[Collected data]
※

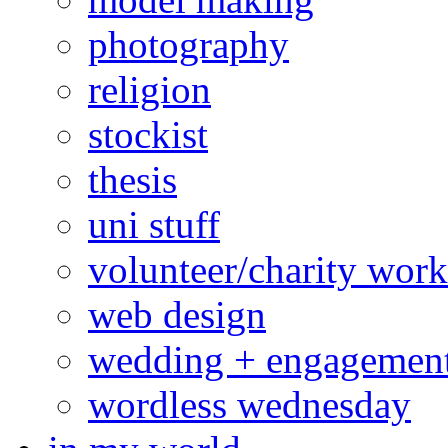
photography
religion
stockist
thesis
uni stuff
volunteer/charity work
web design
wedding + engagemen
wordless wednesday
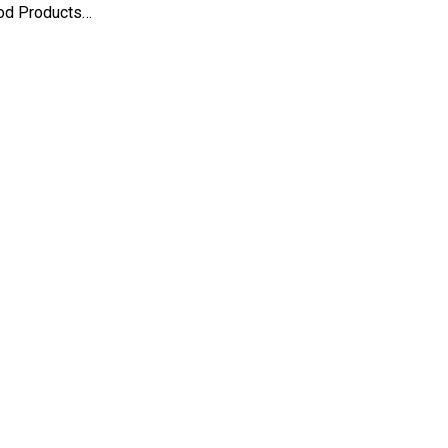
ood Products…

※

Reproduce verbatim every line starting at the line that holds "wedding + engagemen" and ending with the final line of the data; omit the pictures.

_EXERCISE RESPONSE_
wedding + engagemen
wordless wednesday
ood Products…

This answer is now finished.